Shannon Evans's blog serves as my shot of inspiration. I don't often term myself as a creative person, even though I am. But when I remember to check out her latest blog posts, she wraps me into a world of creativity that I feel like I belong to. Then I start to feel the passion.
'I am a writer dag on it!'
'I am a photographer!'
'I AM a designer!'
'And I'm good at it!'
As I perused her blog, Shannon rekindled these 'career' notions I've been toying with again. She has a few videos on her blog from an organization called TED whose whole purpose is to spread ideas. It's basically a collection of talks by riveting people whose whole point is to inspire you. I listened to a few of the talks and while they were good, I wasn't exactly inspired to leave my job like Shannon was. It didn't hit me the same way it hit her. Maybe that's because I don't have the same type of hole that Shannon did when she ran out of her office in corporate America and balled her eyes out. Maybe it's been drilled in me that I actually do have a career outside of corporate America that potentially saves people's life's (the ministry). Maybe it's because I like my paycheck. Whatever it is that stopped the inspiration from compelling me to stop over into my manager's office and firmly proclaim 'I resign', I'm going to listen to it. And I'm okay not to feel the same things as Shannon or other people I've known who decided to pursue their passions singularly.
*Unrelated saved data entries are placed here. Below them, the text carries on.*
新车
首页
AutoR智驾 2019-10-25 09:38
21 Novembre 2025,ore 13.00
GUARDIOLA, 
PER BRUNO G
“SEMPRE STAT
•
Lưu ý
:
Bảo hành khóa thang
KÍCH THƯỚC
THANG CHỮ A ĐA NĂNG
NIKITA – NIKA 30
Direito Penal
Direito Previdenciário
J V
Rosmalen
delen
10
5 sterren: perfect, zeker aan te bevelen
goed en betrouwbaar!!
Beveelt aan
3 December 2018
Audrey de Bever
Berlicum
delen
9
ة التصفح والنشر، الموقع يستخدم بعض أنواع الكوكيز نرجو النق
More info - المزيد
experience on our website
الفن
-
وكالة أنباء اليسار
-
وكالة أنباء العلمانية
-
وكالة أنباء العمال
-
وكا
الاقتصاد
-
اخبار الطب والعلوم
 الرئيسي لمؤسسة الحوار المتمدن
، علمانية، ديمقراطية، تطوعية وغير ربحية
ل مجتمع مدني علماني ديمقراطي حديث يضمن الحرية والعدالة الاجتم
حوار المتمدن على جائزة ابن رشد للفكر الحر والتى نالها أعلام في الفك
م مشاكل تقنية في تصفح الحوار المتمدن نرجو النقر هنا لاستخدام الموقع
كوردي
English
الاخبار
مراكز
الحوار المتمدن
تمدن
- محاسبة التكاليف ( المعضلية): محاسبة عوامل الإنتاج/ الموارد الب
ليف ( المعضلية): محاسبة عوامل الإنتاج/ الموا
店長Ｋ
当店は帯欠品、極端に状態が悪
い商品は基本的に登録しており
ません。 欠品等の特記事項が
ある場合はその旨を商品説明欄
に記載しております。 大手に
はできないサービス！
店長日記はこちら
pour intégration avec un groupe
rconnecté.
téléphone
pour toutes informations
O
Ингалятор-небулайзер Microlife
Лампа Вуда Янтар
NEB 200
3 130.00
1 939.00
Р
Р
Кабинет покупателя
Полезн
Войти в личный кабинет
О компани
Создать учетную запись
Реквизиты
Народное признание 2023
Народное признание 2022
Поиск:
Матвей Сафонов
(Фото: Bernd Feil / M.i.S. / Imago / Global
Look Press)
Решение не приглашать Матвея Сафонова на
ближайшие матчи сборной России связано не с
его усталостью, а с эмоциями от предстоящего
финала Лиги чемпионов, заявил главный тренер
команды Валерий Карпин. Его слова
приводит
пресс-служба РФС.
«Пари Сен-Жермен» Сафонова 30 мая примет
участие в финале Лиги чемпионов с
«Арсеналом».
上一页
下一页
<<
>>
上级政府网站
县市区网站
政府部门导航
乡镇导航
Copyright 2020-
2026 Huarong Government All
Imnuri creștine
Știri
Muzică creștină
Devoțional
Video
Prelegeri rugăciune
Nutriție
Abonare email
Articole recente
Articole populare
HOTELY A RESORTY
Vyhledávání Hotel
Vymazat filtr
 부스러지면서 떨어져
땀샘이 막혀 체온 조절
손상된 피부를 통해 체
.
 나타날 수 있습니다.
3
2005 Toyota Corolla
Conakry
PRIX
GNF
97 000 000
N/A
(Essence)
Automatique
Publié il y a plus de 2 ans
So yes, Shannon inspired me. She inspired me to think, to listen, to feel and to decide. This is not to say that I will always stay satisfied with this corporate America job. More than anything, I believe my situation in life will dictate that satisfaction or lack of. Once I start to feel unsatisfied will be the real test. Will I take hold of the inspiration I get from Shannon and others and DO something about it. I hope to never become unsatisfied though. That way I won't have to find out what I'm really made of.
1 comment:
I liked this post. It's awesome that you listen to your intuition and your feelings and make decisions based on what feels right to you. I was having anxiety attacks and my spirit was NEVER at peace. That's why I left. But, like you, I was in tune with my intuition (and what I know God was telling me) the entire time leading up to and during my resignation. All that matters is that you know what's right for you and you walk in that.
In the meantime... You ARE a designer, and a photographer, and you ARE good at both, and you ARE creative, and I can't wait to see where your passions lead!!